* The data *

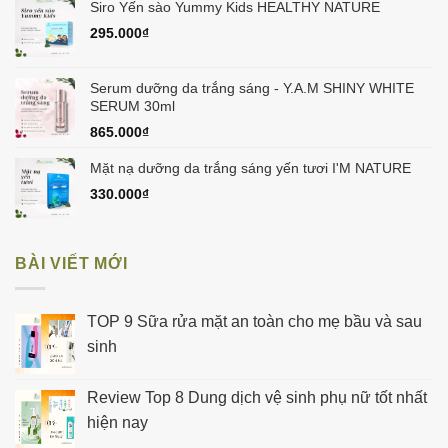
Siro Yến sào Yummy Kids HEALTHY NATURE
295.000
₫
Serum dưỡng da trắng sáng - Y.A.M SHINY WHITE
SERUM 30ml
865.000
₫
Mặt nạ dưỡng da trắng sáng yến tươi I'M NATURE
330.000
₫
BÀI VIẾT MỚI
TOP 9 Sữa rửa mặt an toàn cho mẹ bầu và sau
sinh
Review Top 8 Dung dịch vệ sinh phụ nữ tốt nhất
hiện nay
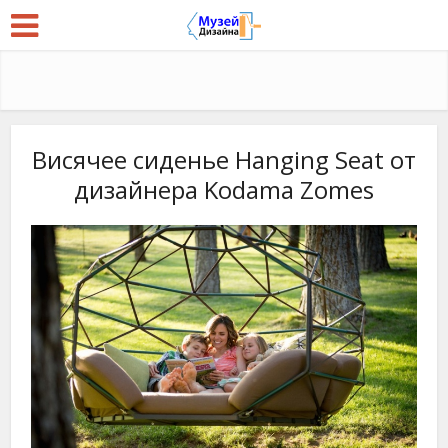
Висячее сиденье Hanging Seat от
дизайнера Kodama Zomes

* Aim of the task *
Transcribe all records verbatim, no pictures.

* Worked solution *
Siro Yến sào Yummy Kids HEALTHY NATURE
295.000
₫
Serum dưỡng da trắng sáng - Y.A.M SHINY WHITE
SERUM 30ml
865.000
₫
Mặt nạ dưỡng da trắng sáng yến tươi I'M NATURE
330.000
₫
BÀI VIẾT MỚI
TOP 9 Sữa rửa mặt an toàn cho mẹ bầu và sau
sinh
Review Top 8 Dung dịch vệ sinh phụ nữ tốt nhất
hiện nay
Висячее сиденье Hanging Seat от
дизайнера Kodama Zomes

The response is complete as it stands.